En este contexto sorprende que junto con el brillo del edificio llame la atención también el fulgor, por su ausencia, de un aparcabicis junto a la entrada de la Biblioteca Pública. Incluso, en cualquiera de estos días de mal tiempo, podemos observar una docena de bicicletas encadenadas a los bancos de la plaza reclamando orgullosas un lugar más digno. Desde Burgos con Bici ya hemos denunciado este hecho y reclamado al Ayuntamiento e incluso a la Junta de Castilla y León la instalación de un aparcabicicletas en lugar preferente.

     
Para que se nos pase el disgusto y si tú eres amante de chimeneas y conversaciones pausadas, en estos días que no coges tanto tu bici quizás te apetezca escuchar a J.C. Mestre entrevistado en “El bosque habitado” hablando de su último poemario “La bicicleta del panadero” editado por Calambur. Bici+Calma engrandece el alma.
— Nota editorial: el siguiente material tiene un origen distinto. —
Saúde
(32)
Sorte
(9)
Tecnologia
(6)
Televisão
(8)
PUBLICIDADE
El bosque habitado – Subido a una bicicleta – 28/10/12

     
Si habéis estado atentos a la prensa local, el pasado miércoles 6 de febrero podíamos leer en la sección de cartas al director una misiva muy interesante:

Accesibilidad en Centros Públicos

Señor de 74 años que visita a su mujer hospitalizada. Tiene coche, pero decide no utilizarlo para llegar hasta el HUBU. Se entera de que hasta siete líneas le acercan al nuevo hospital. Tras bajarse en la parada, sólo le queda caminar 300 metros, cuesta arriba y atravesando la peligrosa Avenida Islas Baleares. Quizás después de este esfuerzo le tengan que ingresar también a él. Lee en la prensa que, un año después de la inauguración, existe un problema con la concesionaria. El no conoce a esa señora y no entiende nada.
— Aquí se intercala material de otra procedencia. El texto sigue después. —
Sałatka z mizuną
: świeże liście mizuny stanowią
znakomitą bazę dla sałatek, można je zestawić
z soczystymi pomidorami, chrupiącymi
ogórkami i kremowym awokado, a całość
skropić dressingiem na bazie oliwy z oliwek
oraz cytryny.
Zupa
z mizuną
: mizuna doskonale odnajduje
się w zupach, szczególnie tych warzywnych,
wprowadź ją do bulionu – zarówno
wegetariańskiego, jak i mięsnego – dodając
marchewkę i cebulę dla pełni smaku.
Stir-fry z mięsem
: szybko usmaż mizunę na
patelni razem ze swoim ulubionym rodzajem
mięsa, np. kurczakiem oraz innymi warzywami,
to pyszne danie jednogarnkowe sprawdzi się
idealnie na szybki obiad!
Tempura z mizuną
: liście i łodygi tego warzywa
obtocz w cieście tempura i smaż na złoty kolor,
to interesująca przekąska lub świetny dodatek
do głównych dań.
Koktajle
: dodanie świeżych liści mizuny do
Su nieto, joven estudiante de 23 años, queriéndose preparar para la que se le avecina, se refugia en el estudio y la lectura. Suele moverse en bicicleta y con ella llega hasta la nueva Biblioteca Pública. Busca y no encuentra aparcabicis y sospecha que no lo hay cuando ve hasta 12 bicicletas candadas como pueden en barandillas de los bancos próximos. La bibliotecaria que amablemente lo atiende y comprende le sugiere que ponga una queja.

¿De verdad son dos problemas tan difíciles de resolver? ¿Hasta cuándo hay que esperar para que los proyectos y sus ejecuciones contemplen como parte esencial de los mismos, la movilidad de los usuarios y la accesibilidad de dichas instalaciones?